── Records to use ──
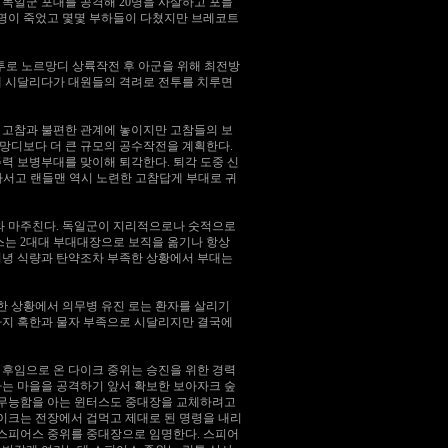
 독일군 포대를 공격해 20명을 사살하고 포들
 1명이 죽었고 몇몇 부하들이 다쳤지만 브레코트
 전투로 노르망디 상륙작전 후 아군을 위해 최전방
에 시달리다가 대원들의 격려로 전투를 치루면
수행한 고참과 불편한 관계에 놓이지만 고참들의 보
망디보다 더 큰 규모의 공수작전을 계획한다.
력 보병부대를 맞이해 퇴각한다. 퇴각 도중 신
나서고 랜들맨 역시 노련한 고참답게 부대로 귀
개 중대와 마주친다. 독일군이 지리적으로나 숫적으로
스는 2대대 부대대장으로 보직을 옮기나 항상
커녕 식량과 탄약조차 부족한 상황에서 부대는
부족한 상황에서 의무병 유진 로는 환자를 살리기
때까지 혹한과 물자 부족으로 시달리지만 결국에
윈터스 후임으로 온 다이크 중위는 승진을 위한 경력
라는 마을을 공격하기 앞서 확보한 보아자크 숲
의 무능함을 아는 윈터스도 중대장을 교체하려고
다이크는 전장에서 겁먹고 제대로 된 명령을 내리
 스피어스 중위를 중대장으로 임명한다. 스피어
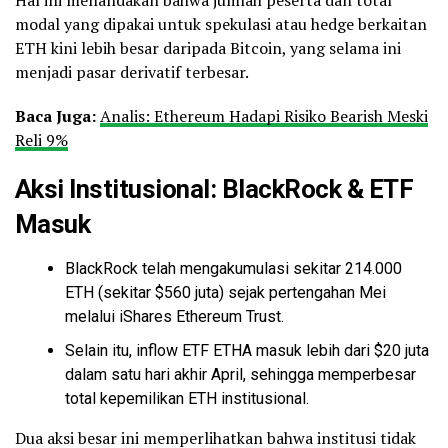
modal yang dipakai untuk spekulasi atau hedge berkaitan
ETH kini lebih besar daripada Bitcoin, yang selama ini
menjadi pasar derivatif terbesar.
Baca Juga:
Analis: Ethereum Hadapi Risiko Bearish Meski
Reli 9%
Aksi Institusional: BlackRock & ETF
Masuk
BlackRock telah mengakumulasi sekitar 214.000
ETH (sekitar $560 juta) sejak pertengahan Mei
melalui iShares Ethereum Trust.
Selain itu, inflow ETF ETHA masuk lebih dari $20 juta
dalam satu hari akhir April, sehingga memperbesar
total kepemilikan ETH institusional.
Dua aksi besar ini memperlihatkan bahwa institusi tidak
───
── Records to use ──
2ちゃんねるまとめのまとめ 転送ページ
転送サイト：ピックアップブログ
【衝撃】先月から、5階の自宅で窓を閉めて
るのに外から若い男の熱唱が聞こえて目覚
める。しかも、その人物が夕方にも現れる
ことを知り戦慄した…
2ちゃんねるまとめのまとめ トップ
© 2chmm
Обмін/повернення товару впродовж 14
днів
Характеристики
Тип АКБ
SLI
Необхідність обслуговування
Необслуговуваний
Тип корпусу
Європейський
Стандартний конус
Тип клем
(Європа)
───
── Records to use ──
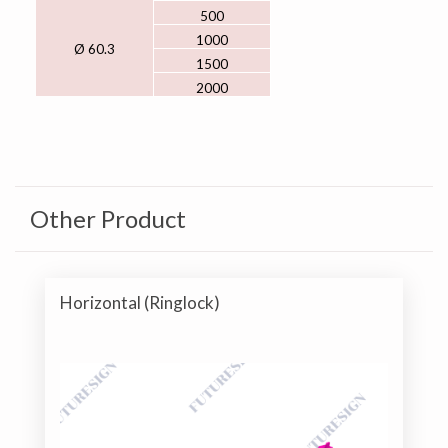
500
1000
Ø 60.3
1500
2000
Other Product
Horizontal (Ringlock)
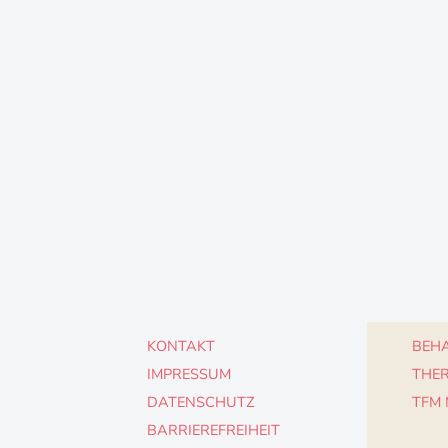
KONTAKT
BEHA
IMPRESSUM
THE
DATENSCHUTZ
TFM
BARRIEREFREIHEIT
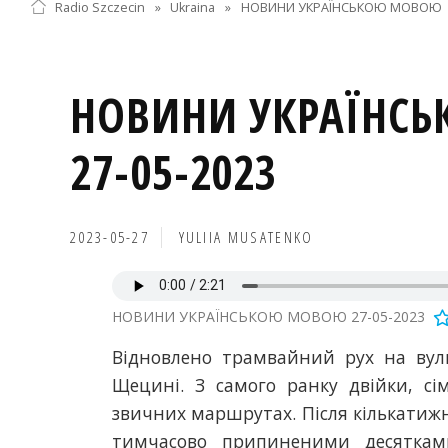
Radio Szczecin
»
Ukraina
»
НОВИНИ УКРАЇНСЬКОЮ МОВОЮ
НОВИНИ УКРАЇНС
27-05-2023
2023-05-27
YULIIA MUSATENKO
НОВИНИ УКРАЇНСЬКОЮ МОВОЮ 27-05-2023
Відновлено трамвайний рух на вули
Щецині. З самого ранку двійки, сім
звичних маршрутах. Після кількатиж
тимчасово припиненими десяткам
───
In the lines above, find the word "yang" and copy every line it occurs in.

§ **Written response**
modal yang dipakai untuk spekulasi atau hedge berkaitan
ETH kini lebih besar daripada Bitcoin, yang selama ini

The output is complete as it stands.